Conrad wuchtet seinen Rucksack heraus und nutzt den dabei aufgenommenen Schwung aus, um ihn bis direkt auf seine rechte Schulter zu bugsieren. Beim Einfädeln in den linken Tragegurt hilft sie ihm. „Oh, danke“, freut er sich.
„Gerne.“ Sie schließt die Heckklappe und steht einen Moment unschlüssig vor ihm. „Ich wünsche dir einen schönen Urlaub“, sagt sie schließlich aus der Verlegenheit heraus und lässt ihren Blick ein zweites Mal schweifen. „Grün ist jedenfalls genug vorhanden.“
„Oh, ja“, stimmt er ihr zu. „Dabei ist das hier noch gar nichts“, wehrt er ab, auf den buschigen Bewuchs am Rand deutend. „Tonis Elternhaus liegt mittendrin im Grünen.
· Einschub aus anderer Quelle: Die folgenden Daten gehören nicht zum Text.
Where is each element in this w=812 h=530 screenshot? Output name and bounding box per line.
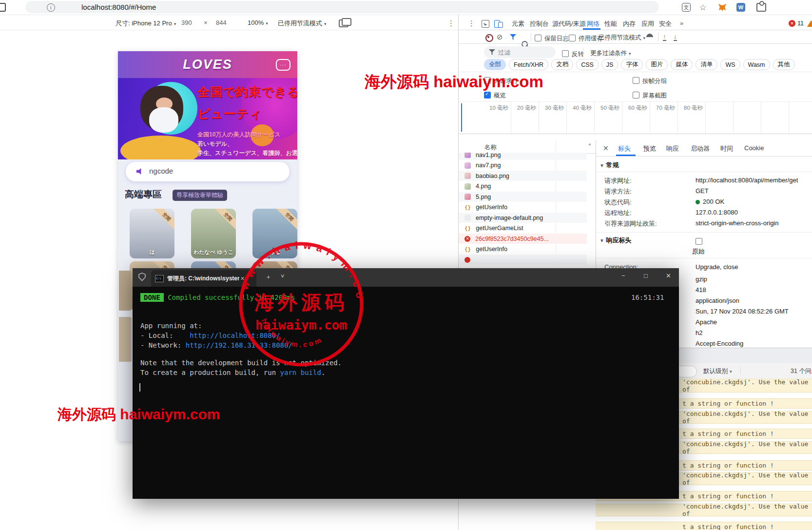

Wasser, Wiesen, Bäume und Büsche ringsumher – und Ruhe vor allem. Sonst nichts.“
Cornelia schmunzelt und seufzt: „Das würde ich mir auch gefallen lassen.“
„Na, vielleicht ist es ja an der Großen Krampe genauso schön. Ich wünsche dir jedenfalls viel Spaß mit deiner Freundin. Genieß‘ das schöne Wetter und Berlin.“
Sie reicht ihm lächelnd ihre Hand. „Danke, vor allem für das Geld. Ich melde mich, sobald ich eine neue Karte habe und auf mein Konto zugreifen kann.“
„Ist okay. Mach erst mal Urlaub, alles andere danach. Ciao!“
„Ciao“, grüßt sie zurück und lässt ihn los.